WHAT IS EXPECTED
Restate all of the entries exactly, each line as it stands.

Page layout parsing data

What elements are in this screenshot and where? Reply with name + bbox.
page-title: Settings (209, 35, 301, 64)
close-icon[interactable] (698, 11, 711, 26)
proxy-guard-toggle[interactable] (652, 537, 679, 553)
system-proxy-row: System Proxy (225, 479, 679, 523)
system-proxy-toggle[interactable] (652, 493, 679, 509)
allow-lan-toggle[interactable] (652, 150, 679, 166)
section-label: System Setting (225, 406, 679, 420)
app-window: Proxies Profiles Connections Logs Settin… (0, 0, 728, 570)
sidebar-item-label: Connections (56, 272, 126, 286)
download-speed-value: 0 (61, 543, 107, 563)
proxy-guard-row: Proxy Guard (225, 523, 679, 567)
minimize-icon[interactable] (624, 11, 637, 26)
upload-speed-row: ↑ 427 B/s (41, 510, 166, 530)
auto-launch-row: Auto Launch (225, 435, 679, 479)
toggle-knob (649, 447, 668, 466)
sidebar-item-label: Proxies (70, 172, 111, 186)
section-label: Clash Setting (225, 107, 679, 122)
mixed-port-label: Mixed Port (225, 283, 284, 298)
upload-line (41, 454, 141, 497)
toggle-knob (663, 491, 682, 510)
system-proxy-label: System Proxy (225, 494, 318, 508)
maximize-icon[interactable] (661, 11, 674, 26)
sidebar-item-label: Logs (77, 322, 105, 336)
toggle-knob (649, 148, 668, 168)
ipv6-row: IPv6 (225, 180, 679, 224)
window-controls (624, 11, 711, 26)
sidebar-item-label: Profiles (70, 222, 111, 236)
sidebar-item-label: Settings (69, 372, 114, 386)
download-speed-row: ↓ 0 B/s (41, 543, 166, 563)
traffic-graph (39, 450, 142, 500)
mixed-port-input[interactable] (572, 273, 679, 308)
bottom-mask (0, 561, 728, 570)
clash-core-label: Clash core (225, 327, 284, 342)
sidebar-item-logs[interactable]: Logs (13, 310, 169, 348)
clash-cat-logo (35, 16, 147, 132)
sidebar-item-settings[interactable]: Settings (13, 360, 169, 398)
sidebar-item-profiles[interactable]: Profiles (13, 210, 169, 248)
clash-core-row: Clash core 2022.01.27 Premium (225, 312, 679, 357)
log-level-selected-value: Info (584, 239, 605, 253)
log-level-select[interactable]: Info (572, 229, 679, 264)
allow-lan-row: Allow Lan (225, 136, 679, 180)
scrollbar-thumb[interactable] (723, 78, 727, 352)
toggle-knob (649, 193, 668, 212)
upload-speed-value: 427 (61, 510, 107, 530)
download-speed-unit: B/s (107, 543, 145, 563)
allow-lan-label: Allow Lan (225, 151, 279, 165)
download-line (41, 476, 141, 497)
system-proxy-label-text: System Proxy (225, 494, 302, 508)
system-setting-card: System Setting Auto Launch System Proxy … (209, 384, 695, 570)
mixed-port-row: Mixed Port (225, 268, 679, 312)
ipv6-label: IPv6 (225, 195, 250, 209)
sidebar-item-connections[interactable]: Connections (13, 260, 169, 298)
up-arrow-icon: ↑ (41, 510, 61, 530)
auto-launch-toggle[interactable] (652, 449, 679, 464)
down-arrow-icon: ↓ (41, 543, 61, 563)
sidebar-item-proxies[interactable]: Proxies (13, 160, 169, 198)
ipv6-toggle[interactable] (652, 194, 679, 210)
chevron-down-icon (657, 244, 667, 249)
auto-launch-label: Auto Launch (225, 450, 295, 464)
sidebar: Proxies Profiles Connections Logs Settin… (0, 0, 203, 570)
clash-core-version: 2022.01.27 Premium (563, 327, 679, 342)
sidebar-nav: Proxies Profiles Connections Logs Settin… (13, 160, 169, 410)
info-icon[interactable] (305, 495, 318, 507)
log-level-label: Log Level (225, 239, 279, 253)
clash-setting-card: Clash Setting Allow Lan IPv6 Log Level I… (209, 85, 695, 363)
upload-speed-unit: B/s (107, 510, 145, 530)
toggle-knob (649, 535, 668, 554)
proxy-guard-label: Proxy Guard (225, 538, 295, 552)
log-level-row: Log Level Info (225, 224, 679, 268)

TASK ANSWER
What elements are in this screenshot and where? Reply with name + bbox.
page-title: Settings (209, 35, 301, 64)
close-icon[interactable] (698, 11, 711, 26)
proxy-guard-toggle[interactable] (652, 537, 679, 553)
system-proxy-row: System Proxy (225, 479, 679, 523)
system-proxy-toggle[interactable] (652, 493, 679, 509)
allow-lan-toggle[interactable] (652, 150, 679, 166)
section-label: System Setting (225, 406, 679, 420)
app-window: Proxies Profiles Connections Logs Settin… (0, 0, 728, 570)
sidebar-item-label: Connections (56, 272, 126, 286)
download-speed-value: 0 (61, 543, 107, 563)
proxy-guard-row: Proxy Guard (225, 523, 679, 567)
minimize-icon[interactable] (624, 11, 637, 26)
upload-speed-row: ↑ 427 B/s (41, 510, 166, 530)
auto-launch-row: Auto Launch (225, 435, 679, 479)
toggle-knob (649, 447, 668, 466)
sidebar-item-label: Proxies (70, 172, 111, 186)
section-label: Clash Setting (225, 107, 679, 122)
mixed-port-label: Mixed Port (225, 283, 284, 298)
upload-line (41, 454, 141, 497)
toggle-knob (663, 491, 682, 510)
system-proxy-label: System Proxy (225, 494, 318, 508)
maximize-icon[interactable] (661, 11, 674, 26)
sidebar-item-label: Logs (77, 322, 105, 336)
toggle-knob (649, 148, 668, 168)
ipv6-row: IPv6 (225, 180, 679, 224)
window-controls (624, 11, 711, 26)
sidebar-item-label: Profiles (70, 222, 111, 236)
sidebar-item-label: Settings (69, 372, 114, 386)
download-speed-row: ↓ 0 B/s (41, 543, 166, 563)
traffic-graph (39, 450, 142, 500)
mixed-port-input[interactable] (572, 273, 679, 308)
bottom-mask (0, 561, 728, 570)
clash-core-label: Clash core (225, 327, 284, 342)
sidebar-item-logs[interactable]: Logs (13, 310, 169, 348)
clash-cat-logo (35, 16, 147, 132)
sidebar-item-settings[interactable]: Settings (13, 360, 169, 398)
sidebar-item-profiles[interactable]: Profiles (13, 210, 169, 248)
clash-core-row: Clash core 2022.01.27 Premium (225, 312, 679, 357)
log-level-selected-value: Info (584, 239, 605, 253)
log-level-select[interactable]: Info (572, 229, 679, 264)
allow-lan-row: Allow Lan (225, 136, 679, 180)
scrollbar-thumb[interactable] (723, 78, 727, 352)
toggle-knob (649, 193, 668, 212)
upload-speed-value: 427 (61, 510, 107, 530)
download-speed-unit: B/s (107, 543, 145, 563)
allow-lan-label: Allow Lan (225, 151, 279, 165)
download-line (41, 476, 141, 497)
system-proxy-label-text: System Proxy (225, 494, 302, 508)
system-setting-card: System Setting Auto Launch System Proxy … (209, 384, 695, 570)
mixed-port-row: Mixed Port (225, 268, 679, 312)
ipv6-label: IPv6 (225, 195, 250, 209)
sidebar-item-connections[interactable]: Connections (13, 260, 169, 298)
up-arrow-icon: ↑ (41, 510, 61, 530)
auto-launch-toggle[interactable] (652, 449, 679, 464)
down-arrow-icon: ↓ (41, 543, 61, 563)
sidebar-item-proxies[interactable]: Proxies (13, 160, 169, 198)
ipv6-toggle[interactable] (652, 194, 679, 210)
chevron-down-icon (657, 244, 667, 249)
auto-launch-label: Auto Launch (225, 450, 295, 464)
sidebar: Proxies Profiles Connections Logs Settin… (0, 0, 203, 570)
clash-core-version: 2022.01.27 Premium (563, 327, 679, 342)
sidebar-nav: Proxies Profiles Connections Logs Settin… (13, 160, 169, 410)
info-icon[interactable] (305, 495, 318, 507)
log-level-label: Log Level (225, 239, 279, 253)
clash-setting-card: Clash Setting Allow Lan IPv6 Log Level I… (209, 85, 695, 363)
upload-speed-unit: B/s (107, 510, 145, 530)
toggle-knob (649, 535, 668, 554)
proxy-guard-label: Proxy Guard (225, 538, 295, 552)
log-level-row: Log Level Info (225, 224, 679, 268)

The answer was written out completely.